7. The AI agent of claim 6, wherein, at the process of (I), the initial task-relevant context corresponding to the natural language instructing data includes information on a task type, at least one target object, at least one related object, a target object expected location, a target object expected appearance class, a target object expected attribute class, and an expected relationship between the target object and the related object.

8. The AI agent of claim 7, wherein, at the process of (II), the processor instructs the environmental feedback module to use the at least one of (i) information on (1) a target object detected location, (2) a target object detected appearance class, (3) a target object detected attribute class, and (4) a detected relationship between the target object and the related object, as the actual information, and at least one of (ii) information on (5) the target object expected location, (6) the target object expected appearance class, (7) the target object expected attribute class, and (8) the expected relationship between the target object and the related object, as the expected information.

9. The method of claim 8, wherein, at the process of (II), the processor instructs the environmental feedback module to perform at least one sub-process of (i) generating first feedback information by comparing (1) the target object expected location that is probabilistically acquired from the LLM module with (2) the target object detected location that is acquired by referring to the semantic data, (ii) generating second feedback information by comparing (1) the target object expected appearance class that is set to be a target object class with (2) (2-1) an (i_0)-th target object detected appearance class that is the target object detected appearance class initially acquired and (2-2) an (i_1)-st target object detected appearance class to an (i_D)-th target object detected appearance class that are the target object detected appearance classes acquired from a first direction to a D-th direction, wherein D is an integer greater than or equal to 1, (iii) generating third feedback information by comparing (1) the target object expected attribute class that is set to be an opposite attribute class of an intended attribute class included in the natural language instructing data with (2) the target object detected attribute class, and (iv) generating fourth feedback information by comparing (1) the expected relationship that is set to be an opposite state of an intended relationship included in the natural language instructing data with (2) the detected relationship.

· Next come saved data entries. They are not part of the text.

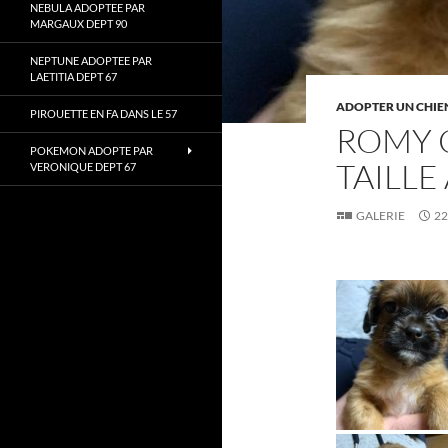
NEBULA ADOPTEE PAR
MARGAUX DEPT 90
NEPTUNE ADOPTEE PAR
LAETITIA DEPT 67
ADOPTER UN CHIE
PIROUETTE EN FA DANS LE 57
ROMY C
POKEMON ADOPTE PAR
TAILLE
VERONIQUE DEPT 67
GALERIE
22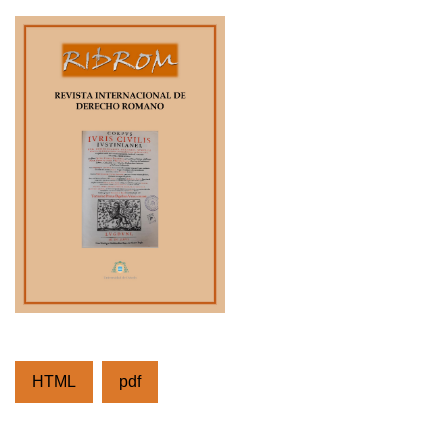
HTML
pdf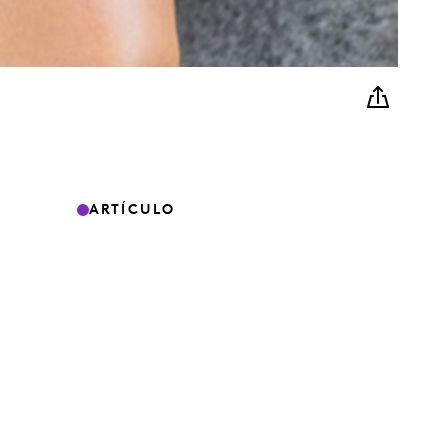
ARTÍCULO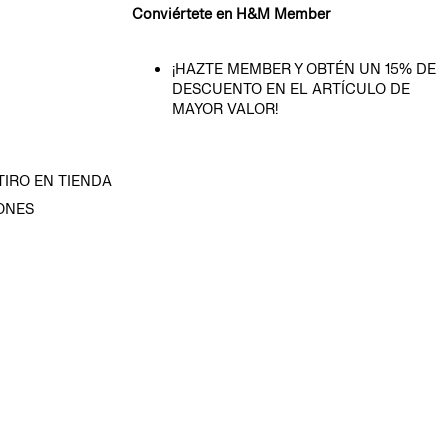
Conviértete en H&M Member
¡HAZTE MEMBER Y OBTÉN UN 15% DE
DESCUENTO EN EL ARTÍCULO DE
MAYOR VALOR!
TIRO EN TIENDA
ONES
D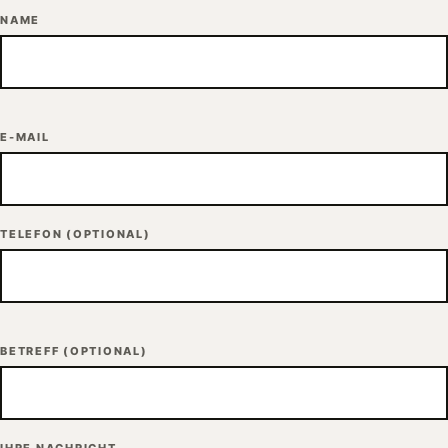
NAME
E-MAIL
TELEFON
(OPTIONAL)
BETREFF
(OPTIONAL)
IHRE NACHRICHT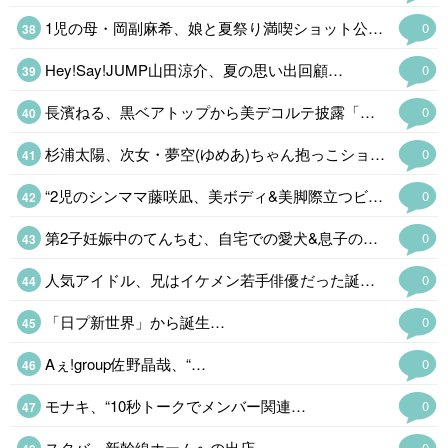
1児の母・岡副麻希、娘と夏祭り満喫ショット公開「ママにべったりで可愛い」…
0
Hey!Say!JUMP山田涼介、夏の思い出回顧…
0
長濱ねる、黒ベアトップから美デコルテ披露「上品で清楚な美しさ」…
0
杉浦太陽、次女・夢空(ゆめあ)ちゃん抱っこショット公開「愛が溢れてる」
0
“2児のシンママ藤咲凪、美ボディ&美脚際立つビーチショットに反響「美しす…
0
第2子妊娠中のてんちむ、自宅での愛犬&息子の日常公開「ワンちゃん人間みたいに立…
0
人気アイドル、兄はイケメン若手俳優だった誕プレはルイ・ヴィトン・“…
0
「日プ新世界」から誕生…
0
Aぇ!group佐野晶哉、“…
0
モナキ、“10秒トークでメンバー関連…
0
スタバ、新幹線ホームへの出店
0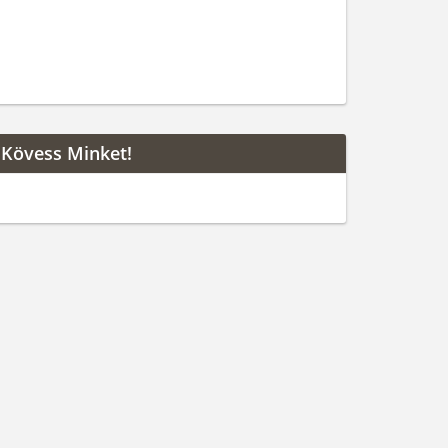
Kövess Minket!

10. The method of claim 6, wherein the semantic data module (i) generates a depth map corresponding to an entire environment by referring to spatial information of the entire environment from the image, (ii) acquires each object mask corresponding to at least part of all objects included in the entire environment, (iii) back-projects the depth map and said each object mask into a 3D-coordinates to thereby generate a semantic spatial map, and (iv) generates the semantic data by referring to the semantic spatial map.